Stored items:
= = = = = = =
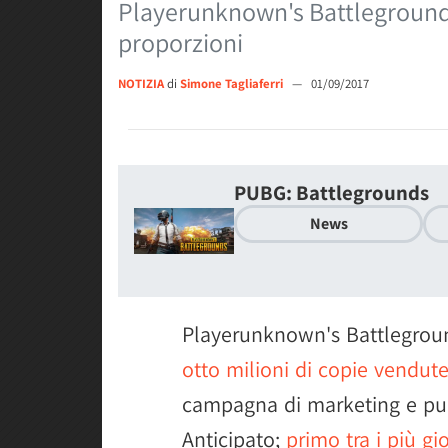
Playerunknown's Battleground
proporzioni
NOTIZIA
di
Simone Tagliaferri
—
01/09/2017
PUBG: Battlegrounds
News
Playerunknown's Battleground
otto milioni di copie vendut
campagna di marketing e pur
Anticipato;
primo tra i più gi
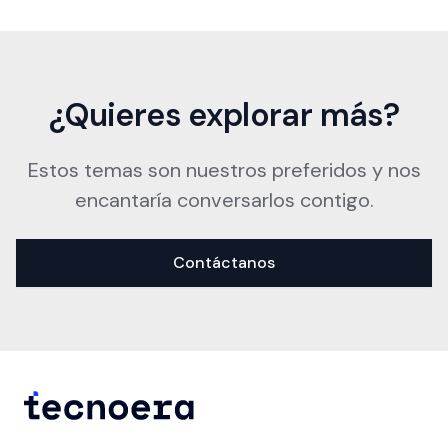
¿Quieres explorar más?
Estos temas son nuestros preferidos y nos
encantaría conversarlos contigo.
Contáctanos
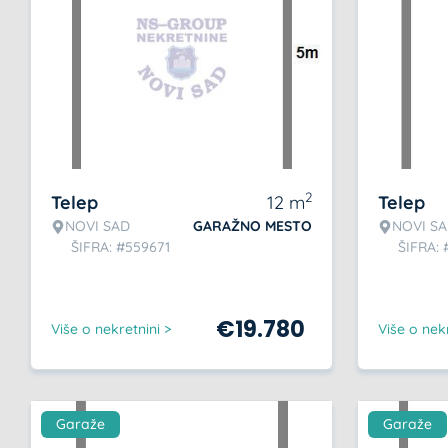
2
Telep
12
m
Telep
NOVI SAD
GARAŽNO MESTO
NOVI S
ŠIFRA: #559671
ŠIFRA:
€
19.780
Više o nekretnini >
Više o nekr
Garaže
Garaže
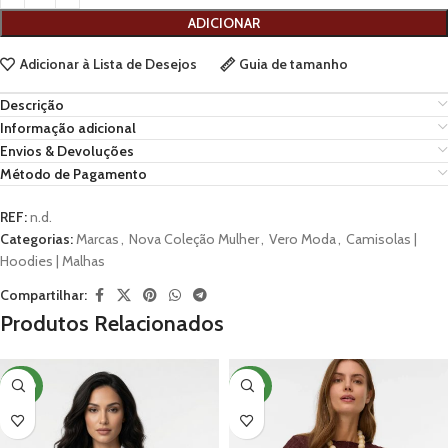
ADICIONAR
Adicionar à Lista de Desejos
Guia de tamanho
Descrição
Informação adicional
Envios & Devoluções
Método de Pagamento
REF:
n.d.
Categorias:
Marcas
,
Nova Coleção Mulher
,
Vero Moda
,
Camisolas |
Hoodies | Malhas
Compartilhar:
Produtos Relacionados
NOVO
NOVO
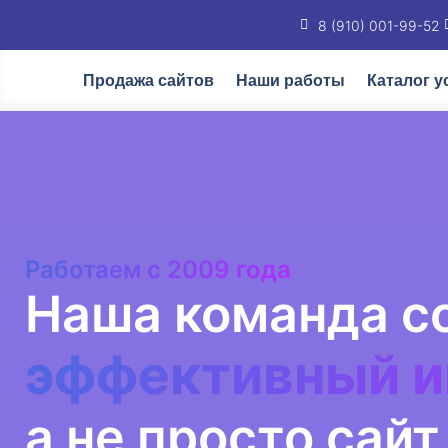
8 (910) 001-99-52
Продажа сайтов
Наши работы
Каталог у
Работаем с 2009 года
Наша команда с
эффективный и
а не просто сайт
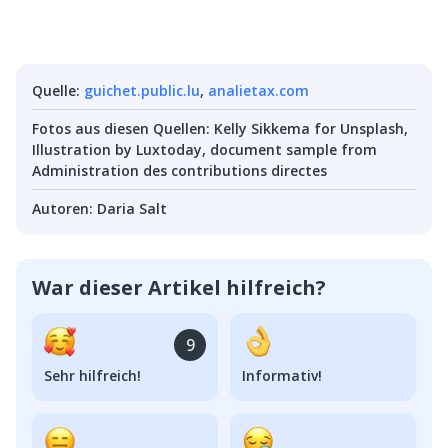
Quelle
:
guichet.public.lu
,
analietax.com
Fotos aus diesen Quellen
:
Kelly Sikkema for Unsplash,
Illustration by Luxtoday, document sample from
Administration des contributions directes
Autoren
:
Daria Salt
War dieser Artikel hilfreich?
9
Sehr hilfreich!
Informativ!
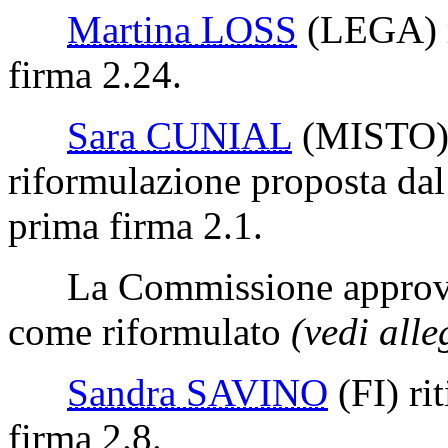
Martina LOSS
(LEGA)
firma 2.24.
Sara CUNIAL
(MISTO
riformulazione proposta dal
prima firma 2.1.
La Commissione approva 
come riformulato
(vedi alle
Sandra SAVINO
(FI)
ri
firma 2.8.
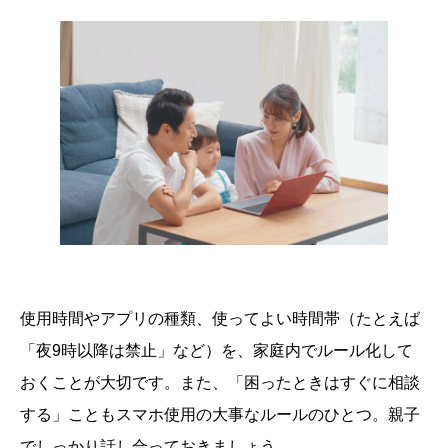
使用時間やアプリの種類、使ってよい時間帯（たとえば
「夜9時以降は禁止」など）を、家庭内でルール化して
おくことが大切です。また、「困ったときはすぐに相談
する」こともスマホ使用の大事なルールのひとつ。親子
でしっかり話し合っておきましょう。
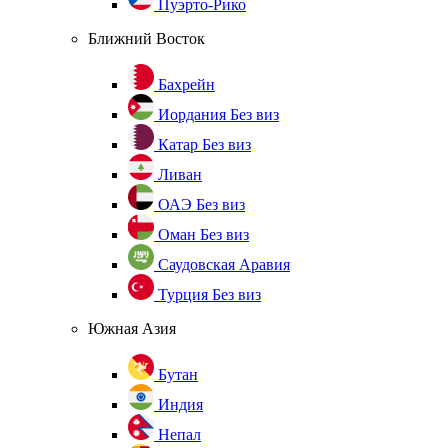
Пуэрто-Рико
Ближний Восток
Бахрейн
Иордания
Без виз
Катар
Без виз
Ливан
ОАЭ
Без виз
Оман
Без виз
Саудовская Аравия
Турция
Без виз
Южная Азия
Бутан
Индия
Непал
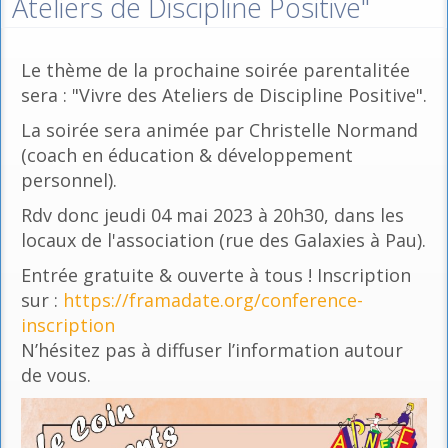
Ateliers de Discipline Positive"
Le thème de la prochaine soirée parentalitée
sera : "Vivre des Ateliers de Discipline Positive".
La soirée sera animée par Christelle Normand
(coach en éducation & développement
personnel).
Rdv donc jeudi 04 mai 2023 à 20h30, dans les
locaux de l'association (rue des Galaxies à Pau).
Entrée gratuite & ouverte à tous ! Inscription
sur :
https://framadate.org/conference-
inscription
N’hésitez pas à diffuser l’information autour
de vous.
= = = = = = =
The expected output is every line of the data, unchanged, with the pictures skipped.

Playerunknown's Battleground
proporzioni
NOTIZIA
di
Simone Tagliaferri
—
01/09/2017
PUBG: Battlegrounds
News
Playerunknown's Battleground
otto milioni di copie vendut
campagna di marketing e pur
Anticipato;
primo tra i più gi
¿Quieres explorar más?
Estos temas son nuestros preferidos y nos
encantaría conversarlos contigo.
Contáctanos
2
Telep
12
m
Telep
NOVI SAD
GARAŽNO MESTO
NOVI S
ŠIFRA: #559671
ŠIFRA:
€
19.780
Više o nekretnini >
Više o nekr
Garaže
Garaže
ADICIONAR
Adicionar à Lista de Desejos
Guia de tamanho
Descrição
Informação adicional
Envios & Devoluções
Método de Pagamento
REF:
n.d.
Categorias:
Marcas
,
Nova Coleção Mulher
,
Vero Moda
,
Camisolas |
Hoodies | Malhas
Compartilhar:
Produtos Relacionados
NOVO
NOVO
8 (910) 001-99-52
Продажа сайтов
Наши работы
Каталог у
Работаем с 2009 года
Наша команда с
эффективный и
а не просто сайт
Quelle
:
guichet.public.lu
,
analietax.com
Fotos aus diesen Quellen
:
Kelly Sikkema for Unsplash,
Illustration by Luxtoday, document sample from
Administration des contributions directes
Autoren
:
Daria Salt
War dieser Artikel hilfreich?
9
Sehr hilfreich!
Informativ!
Martina LOSS
(LEGA)
firma 2.24.
Sara CUNIAL
(MISTO
riformulazione proposta dal
prima firma 2.1.
La Commissione approva 
come riformulato
(vedi alle
Sandra SAVINO
(FI)
ri
firma 2.8.
使用時間やアプリの種類、使ってよい時間帯（たとえば
「夜9時以降は禁止」など）を、家庭内でルール化して
おくことが大切です。また、「困ったときはすぐに相談
する」こともスマホ使用の大事なルールのひとつ。親子
でしっかり話し合っておきましょう。
Пуэрто-Рико
Ближний Восток
Бахрейн
Иордания
Без виз
Катар
Без виз
Ливан
ОАЭ
Без виз
Оман
Без виз
Саудовская Аравия
Турция
Без виз
Южная Азия
Бутан
Индия
Непал
Ateliers de Discipline Positive"
Le thème de la prochaine soirée parentalitée
sera : "Vivre des Ateliers de Discipline Positive".
La soirée sera animée par Christelle Normand
(coach en éducation & développement
personnel).
Rdv donc jeudi 04 mai 2023 à 20h30, dans les
locaux de l'association (rue des Galaxies à Pau).
Entrée gratuite & ouverte à tous ! Inscription
sur :
https://framadate.org/conference-
inscription
N’hésitez pas à diffuser l’information autour
de vous.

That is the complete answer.